▸ **Task**
Search the records below for the string "Anderen", and report each line that contains it.
___ Task input
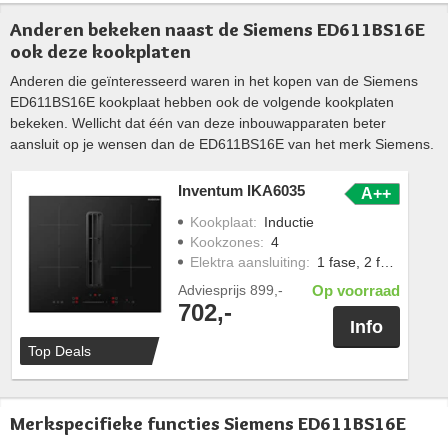
Anderen bekeken naast de Siemens ED611BS16E
ook deze kookplaten
Anderen die geïnteresseerd waren in het kopen van de Siemens
ED611BS16E kookplaat hebben ook de volgende kookplaten
bekeken. Wellicht dat één van deze inbouwapparaten beter
aansluit op je wensen dan de ED611BS16E van het merk Siemens.
Inventum IKA6035
A++
Kookplaat
:
Inductie
Kookzones
:
4
Elektra aansluiting
:
1 fase, 2 fasen
Adviesprijs
899,-
Op voorraad
702,-
Info
Top Deals
Merkspecifieke functies Siemens ED611BS16E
______
▸ **Response box**
Anderen bekeken naast de Siemens ED611BS16E
Anderen die geïnteresseerd waren in het kopen van de Siemens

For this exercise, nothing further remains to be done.